His reverence for women hadn’t forestalled him from treating them vilely. He’d always approached the opposite sex with trepidation, if not outright terror, but once he’d made inroads he was often over-aggressive, particularly when stoked by alcohol. Even so, he was typically astounded and somewhat suspicious whenever a woman consented to have sex with him, and no matter how satisfying the experience turned out to be, he invariably came away from it with a lower opinion of his partner than he’d had before. That attitude, he realized, had foredoomed his marriage.  --  Chapter 22, The Misforgotten.

Tuesday, February 22, 2011

Ah, sweet metronome of life!

Birthday of poet Edna St. Vincent Millay, born 1892. She wrote:


"It is not true that life is one damn thing after another--it is one damn thing over and over."

One thing he knew, he’d had a genuine taste for the stuff. It hadn’t always been like that; he’d had to develop it. He loved to drink. Life was, he’d seen early on, a monotony. Drinking made things interesting, at least. Therein lay his desire for it, he supposed.  --  Chapter 36, The Misforgotten.

Saturday, February 19, 2011

Giving Edison the needle

Thomas A. Edison was granted a patent on the phonograph on this day in 1878.

"Dear Mr. Edison: I am astonished and terrified at the results of this evening's experiment. Astonished at the wonderful form you have developed and terrified at the thought that so much hideous and bad music will be put on records forever." -- Sir Arthur Sullivan.

   Returning to his stool he relit his cigar, which had gone out. Eight o’clock, and the place was dead. They must have known it was my birthday, he thought ruefully. The band was to start at eleven, for some reason. Maybe he’d hang around, listen to some music for a change. Although he had to say, most of what passed for music today left him cold. No lyrics or melodies. Say what you would about some of the shit he’d grown up listening to, at least you could find a tune in there somewhere, usually. But now…what had happened?  --  Chapter 31, The Misforgotten.

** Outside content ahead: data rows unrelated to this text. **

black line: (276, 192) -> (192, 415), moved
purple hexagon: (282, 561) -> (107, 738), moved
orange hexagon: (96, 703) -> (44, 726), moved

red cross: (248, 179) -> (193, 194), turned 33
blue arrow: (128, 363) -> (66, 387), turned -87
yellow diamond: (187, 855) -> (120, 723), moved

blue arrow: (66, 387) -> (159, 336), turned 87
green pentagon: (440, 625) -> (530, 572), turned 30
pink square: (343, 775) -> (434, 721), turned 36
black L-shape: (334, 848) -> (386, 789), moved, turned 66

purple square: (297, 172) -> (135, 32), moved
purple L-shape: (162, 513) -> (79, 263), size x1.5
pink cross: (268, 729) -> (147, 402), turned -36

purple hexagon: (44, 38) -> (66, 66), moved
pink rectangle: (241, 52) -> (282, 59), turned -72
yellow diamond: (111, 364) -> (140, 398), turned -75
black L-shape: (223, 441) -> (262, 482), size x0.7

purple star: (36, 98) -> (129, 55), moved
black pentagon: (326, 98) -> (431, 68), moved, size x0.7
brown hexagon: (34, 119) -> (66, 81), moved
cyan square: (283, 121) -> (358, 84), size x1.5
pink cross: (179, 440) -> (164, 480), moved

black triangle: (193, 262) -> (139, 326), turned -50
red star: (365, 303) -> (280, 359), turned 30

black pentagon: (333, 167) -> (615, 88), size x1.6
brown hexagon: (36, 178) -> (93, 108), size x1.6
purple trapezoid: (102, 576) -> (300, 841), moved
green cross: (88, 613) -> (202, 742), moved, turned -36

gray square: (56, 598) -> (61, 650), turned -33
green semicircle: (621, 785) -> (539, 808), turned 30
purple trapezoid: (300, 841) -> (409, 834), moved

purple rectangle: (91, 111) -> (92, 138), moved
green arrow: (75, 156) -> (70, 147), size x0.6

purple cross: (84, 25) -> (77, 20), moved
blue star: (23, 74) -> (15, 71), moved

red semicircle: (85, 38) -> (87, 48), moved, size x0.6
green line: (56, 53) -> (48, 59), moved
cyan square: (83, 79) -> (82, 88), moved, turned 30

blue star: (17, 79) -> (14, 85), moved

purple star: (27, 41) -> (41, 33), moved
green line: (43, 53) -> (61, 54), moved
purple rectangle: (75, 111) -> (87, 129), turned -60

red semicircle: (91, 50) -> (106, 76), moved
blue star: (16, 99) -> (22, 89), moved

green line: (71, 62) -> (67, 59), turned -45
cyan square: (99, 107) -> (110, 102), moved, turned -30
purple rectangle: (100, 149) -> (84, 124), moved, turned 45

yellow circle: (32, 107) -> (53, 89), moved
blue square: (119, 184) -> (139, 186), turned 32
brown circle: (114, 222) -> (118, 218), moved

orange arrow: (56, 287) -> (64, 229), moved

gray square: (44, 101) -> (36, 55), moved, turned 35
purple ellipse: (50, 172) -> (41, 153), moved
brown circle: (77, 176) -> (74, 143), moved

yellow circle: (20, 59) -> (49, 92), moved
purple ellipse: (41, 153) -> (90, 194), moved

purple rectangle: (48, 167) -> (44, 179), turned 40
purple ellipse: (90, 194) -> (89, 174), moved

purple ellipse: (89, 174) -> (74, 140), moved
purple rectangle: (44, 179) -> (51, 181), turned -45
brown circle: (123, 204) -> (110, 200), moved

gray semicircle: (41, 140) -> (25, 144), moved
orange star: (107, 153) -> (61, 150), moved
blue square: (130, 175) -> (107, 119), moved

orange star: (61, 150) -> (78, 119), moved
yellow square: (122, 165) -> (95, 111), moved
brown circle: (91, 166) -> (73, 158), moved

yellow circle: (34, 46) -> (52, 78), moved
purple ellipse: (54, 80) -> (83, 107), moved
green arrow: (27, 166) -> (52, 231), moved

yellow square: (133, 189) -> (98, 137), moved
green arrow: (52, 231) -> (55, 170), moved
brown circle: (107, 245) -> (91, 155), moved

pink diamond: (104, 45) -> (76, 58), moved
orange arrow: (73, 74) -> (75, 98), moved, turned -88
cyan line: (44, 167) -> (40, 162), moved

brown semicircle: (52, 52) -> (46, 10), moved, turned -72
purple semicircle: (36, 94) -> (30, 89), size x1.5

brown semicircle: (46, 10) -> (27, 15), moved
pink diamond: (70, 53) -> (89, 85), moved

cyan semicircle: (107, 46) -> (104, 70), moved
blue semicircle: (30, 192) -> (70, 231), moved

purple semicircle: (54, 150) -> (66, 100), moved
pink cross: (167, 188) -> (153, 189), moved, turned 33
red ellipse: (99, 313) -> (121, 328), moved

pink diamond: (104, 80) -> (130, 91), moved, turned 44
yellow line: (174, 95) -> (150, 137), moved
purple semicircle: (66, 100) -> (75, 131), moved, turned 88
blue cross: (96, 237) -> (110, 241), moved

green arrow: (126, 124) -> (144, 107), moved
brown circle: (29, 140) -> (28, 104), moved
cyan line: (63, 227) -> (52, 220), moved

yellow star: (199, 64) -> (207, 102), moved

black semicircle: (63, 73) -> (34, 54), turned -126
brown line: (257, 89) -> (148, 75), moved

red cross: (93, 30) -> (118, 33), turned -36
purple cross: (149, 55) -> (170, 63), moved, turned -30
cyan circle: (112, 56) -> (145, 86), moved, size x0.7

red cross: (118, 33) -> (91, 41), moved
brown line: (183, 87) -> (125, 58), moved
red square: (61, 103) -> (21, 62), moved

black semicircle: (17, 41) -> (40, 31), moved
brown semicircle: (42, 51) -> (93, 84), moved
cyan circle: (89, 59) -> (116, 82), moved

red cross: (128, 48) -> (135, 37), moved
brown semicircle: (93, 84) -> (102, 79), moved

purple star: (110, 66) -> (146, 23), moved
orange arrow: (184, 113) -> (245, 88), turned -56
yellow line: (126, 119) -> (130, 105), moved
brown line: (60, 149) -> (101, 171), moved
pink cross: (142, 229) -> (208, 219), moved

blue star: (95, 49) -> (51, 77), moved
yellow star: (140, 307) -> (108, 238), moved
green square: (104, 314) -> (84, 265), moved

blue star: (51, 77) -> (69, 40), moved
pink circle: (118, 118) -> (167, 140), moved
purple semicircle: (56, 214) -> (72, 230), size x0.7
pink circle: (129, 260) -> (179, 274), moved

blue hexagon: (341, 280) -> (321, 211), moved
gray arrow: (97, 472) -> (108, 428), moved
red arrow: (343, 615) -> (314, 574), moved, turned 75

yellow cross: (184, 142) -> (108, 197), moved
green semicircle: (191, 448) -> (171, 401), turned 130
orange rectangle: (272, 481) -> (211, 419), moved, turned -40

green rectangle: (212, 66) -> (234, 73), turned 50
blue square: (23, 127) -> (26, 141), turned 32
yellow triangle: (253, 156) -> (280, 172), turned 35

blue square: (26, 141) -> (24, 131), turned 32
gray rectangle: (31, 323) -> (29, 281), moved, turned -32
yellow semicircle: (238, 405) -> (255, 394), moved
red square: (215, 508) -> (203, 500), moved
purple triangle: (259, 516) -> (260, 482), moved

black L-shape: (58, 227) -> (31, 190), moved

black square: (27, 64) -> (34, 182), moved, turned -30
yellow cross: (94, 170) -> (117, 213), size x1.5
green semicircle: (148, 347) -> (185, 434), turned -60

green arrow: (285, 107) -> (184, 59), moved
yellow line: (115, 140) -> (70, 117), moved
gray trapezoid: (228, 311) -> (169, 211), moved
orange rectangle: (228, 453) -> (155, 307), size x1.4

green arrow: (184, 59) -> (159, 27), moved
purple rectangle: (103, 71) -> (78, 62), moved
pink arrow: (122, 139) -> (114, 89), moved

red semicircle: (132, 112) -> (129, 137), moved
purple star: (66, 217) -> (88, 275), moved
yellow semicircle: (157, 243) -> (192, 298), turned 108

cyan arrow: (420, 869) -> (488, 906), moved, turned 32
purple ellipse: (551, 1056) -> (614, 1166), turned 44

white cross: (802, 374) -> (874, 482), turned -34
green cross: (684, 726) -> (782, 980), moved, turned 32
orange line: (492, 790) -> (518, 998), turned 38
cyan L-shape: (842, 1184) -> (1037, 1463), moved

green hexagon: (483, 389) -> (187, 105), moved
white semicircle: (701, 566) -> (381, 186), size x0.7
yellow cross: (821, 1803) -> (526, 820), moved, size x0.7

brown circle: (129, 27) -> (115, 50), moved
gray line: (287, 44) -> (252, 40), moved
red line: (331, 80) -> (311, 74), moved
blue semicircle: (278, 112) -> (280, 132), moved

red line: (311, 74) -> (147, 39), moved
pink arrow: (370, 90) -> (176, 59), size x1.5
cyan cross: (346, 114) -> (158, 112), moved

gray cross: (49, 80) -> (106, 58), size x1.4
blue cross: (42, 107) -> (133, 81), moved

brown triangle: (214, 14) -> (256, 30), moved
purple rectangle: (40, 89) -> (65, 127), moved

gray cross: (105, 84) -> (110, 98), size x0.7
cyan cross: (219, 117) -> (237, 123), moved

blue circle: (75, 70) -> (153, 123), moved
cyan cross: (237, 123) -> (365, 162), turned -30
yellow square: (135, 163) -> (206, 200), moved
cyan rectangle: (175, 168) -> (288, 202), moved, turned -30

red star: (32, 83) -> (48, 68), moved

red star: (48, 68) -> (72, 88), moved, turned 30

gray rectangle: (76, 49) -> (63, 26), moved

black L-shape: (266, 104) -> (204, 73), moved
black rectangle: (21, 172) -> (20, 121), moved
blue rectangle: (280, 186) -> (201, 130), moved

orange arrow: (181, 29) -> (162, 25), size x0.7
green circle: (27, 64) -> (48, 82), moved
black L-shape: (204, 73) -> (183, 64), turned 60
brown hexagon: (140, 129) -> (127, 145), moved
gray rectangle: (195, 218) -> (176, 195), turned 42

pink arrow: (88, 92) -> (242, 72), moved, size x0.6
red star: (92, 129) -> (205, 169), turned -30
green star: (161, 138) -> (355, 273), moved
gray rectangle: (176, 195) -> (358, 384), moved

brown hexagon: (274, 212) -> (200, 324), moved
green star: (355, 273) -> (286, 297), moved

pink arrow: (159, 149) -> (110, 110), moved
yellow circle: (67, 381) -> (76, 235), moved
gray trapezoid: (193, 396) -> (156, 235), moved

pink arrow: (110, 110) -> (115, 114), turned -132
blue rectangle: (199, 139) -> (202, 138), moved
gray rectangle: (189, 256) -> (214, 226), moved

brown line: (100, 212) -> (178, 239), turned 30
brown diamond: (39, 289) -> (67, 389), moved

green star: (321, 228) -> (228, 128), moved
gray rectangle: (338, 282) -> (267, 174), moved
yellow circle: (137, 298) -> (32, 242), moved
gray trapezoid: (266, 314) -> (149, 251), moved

Wednesday, February 16, 2011

One is sometimes too much

Henry Adams, American historian and writer (The Education of Henry Adams), was born on this day in 1838.

"One friend in a lifetime is much;" Adams wrote, "two are many; three are hardly possible."

The universal terror of relationships was at the root of it, he supposed. He’d tried not to keep people at arm’s length, but how could you help it? Not only did familiarity breed contempt, but the closer the familiarity the greater the revulsion. Intimacy was the real horror. At least it seemed so to him now. And given this, how could people be anything but ghosts?  --  Chapter 24, The Misforgotten.